Peter Singer’s powerful argument for altruistic giving draws on one moral relation we can stand in to others: the relation of being able to benefit them in some important way. With respect to this relation, to “matter morally” is to be someone whose welfare there is reason to increase.
But the objections to inequality that I have listed rest on a different moral relation. It’s the relation between individuals who are participants in a cooperative scheme. Those who are related to us in this way matter morally in a further sense: they are fellow participants to whom the terms of our cooperation must be justifiable.
In our current environment of growing inequality, can such a justification be given? No one has reason to accept a scheme of cooperation that places their lives under the control of others, that deprives them of meaningful political participation, that deprives their children of the opportunity to qualify for better jobs, and that deprives them of a share in the wealth they help to produce.
These are not just objections to inequality and its consequences: they are at the same time challenges to the legitimacy of the system itself.

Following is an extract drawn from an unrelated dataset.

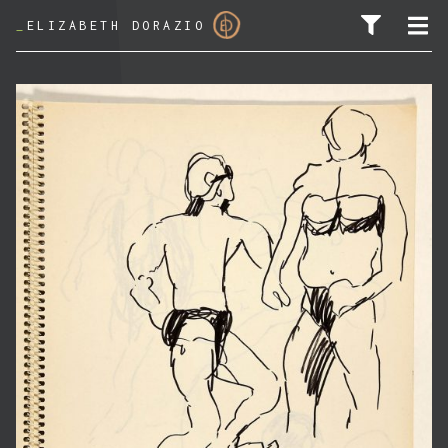
_
ELIZABETH DORAZIO
SEARCH FOR:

The holdings of the rich are not legitimate if they are acquired through competition from which others are excluded, and made possible by laws that are shaped by the rich for the benefit of the rich. In these ways, economic inequality can undermine the conditions of its own legitimacy.
As Singer shows, the possibility of improving the lot of the poor is a powerful reason for redistribution. But it is important to see that the case for equality is powerful in a different way.
T. M. Scanlon is Alford Professor of Natural Religion, Moral Philosophy, and Civil Polity at Harvard University.